Remus Câmpeanu, his former Universitatea Cluj teammate, said about him:"It's hard to characterize Ivansuc. He could have been taken to school and presented as a model of what a footballer should look like, physically. He looked and was like a model footballer. I don't want to exaggerate, but it's like he was better than Cristiano Ronaldo, it's just that he had nowhere to show his qualities. (...) He was unique. In five minutes he could change the whole game. He had an "explosion" like a bullet. Off the pitch he was a man of special modesty.
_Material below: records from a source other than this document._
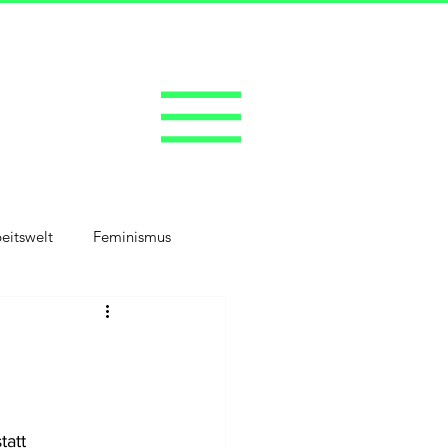
eitswelt
Feminismus
att 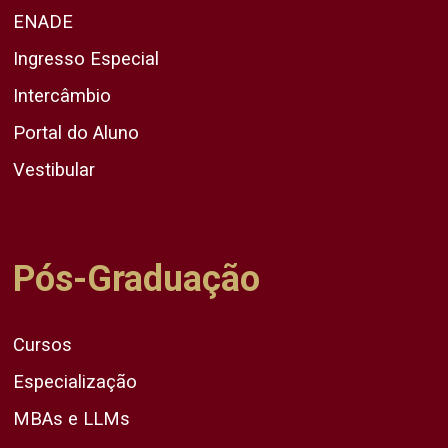
ENADE
Ingresso Especial
Intercâmbio
Portal do Aluno
Vestibular
Pós-Graduação
Cursos
Especialização
MBAs e LLMs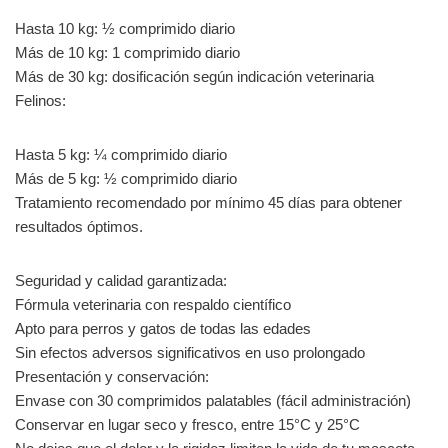
Hasta 10 kg: ½ comprimido diario
Más de 10 kg: 1 comprimido diario
Más de 30 kg: dosificación según indicación veterinaria
Felinos:
Hasta 5 kg: ¼ comprimido diario
Más de 5 kg: ½ comprimido diario
Tratamiento recomendado por mínimo 45 días para obtener
resultados óptimos.
Seguridad y calidad garantizada:
Fórmula veterinaria con respaldo científico
Apto para perros y gatos de todas las edades
Sin efectos adversos significativos en uso prolongado
Presentación y conservación:
Envase con 30 comprimidos palatables (fácil administración)
Conservar en lugar seco y fresco, entre 15°C y 25°C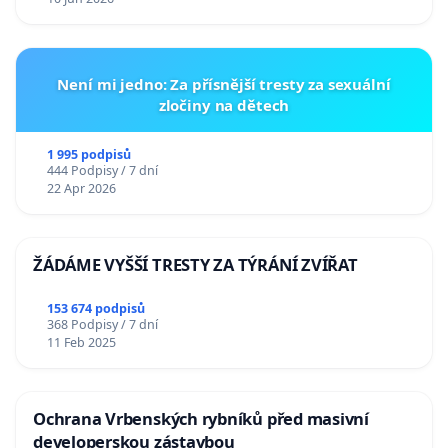
Není mi jedno: Za přísnější tresty za sexuální
zločiny na dětech
1 995 podpisů
444 Podpisy / 7 dní
22 Apr 2026
ŽÁDÁME VYŠŠÍ TRESTY ZA TÝRÁNÍ ZVÍŘAT
153 674 podpisů
368 Podpisy / 7 dní
11 Feb 2025
Ochrana Vrbenských rybníků před masivní
developerskou zástavbou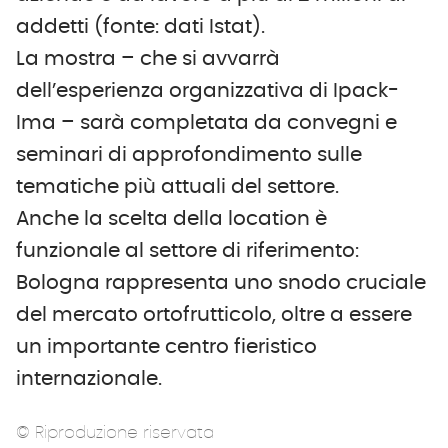
addetti (fonte: dati Istat).
La mostra – che si avvarrà
dell’esperienza organizzativa di Ipack-
Ima – sarà completata da convegni e
seminari di approfondimento sulle
tematiche più attuali del settore.
Anche la scelta della location è
funzionale al settore di riferimento:
Bologna rappresenta uno snodo cruciale
del mercato ortofrutticolo, oltre a essere
un importante centro fieristico
internazionale.
© Riproduzione riservata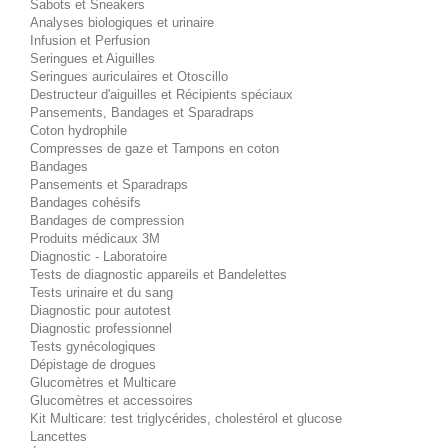
Sabots et Sneakers
Analyses biologiques et urinaire
Infusion et Perfusion
Seringues et Aiguilles
Seringues auriculaires et Otoscillo
Destructeur d'aiguilles et Récipients spéciaux
Pansements, Bandages et Sparadraps
Coton hydrophile
Compresses de gaze et Tampons en coton
Bandages
Pansements et Sparadraps
Bandages cohésifs
Bandages de compression
Produits médicaux 3M
Diagnostic - Laboratoire
Tests de diagnostic appareils et Bandelettes
Tests urinaire et du sang
Diagnostic pour autotest
Diagnostic professionnel
Tests gynécologiques
Dépistage de drogues
Glucomètres et Multicare
Glucomètres et accessoires
Kit Multicare: test triglycérides, cholestérol et glucose
Lancettes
He had friends from university professors to college doormen."

==Personal life and death==
Ivansuc was married to Sanda Popescu, with whom he had a daughter, Barbara, before their divorce in 1975. After his departure from "U" Cluj, he worked as a doctor in Câmpia Turzii.

Ivansuc was found dead in his apartment on 27 January 1982, after suffering a cardiac arrest.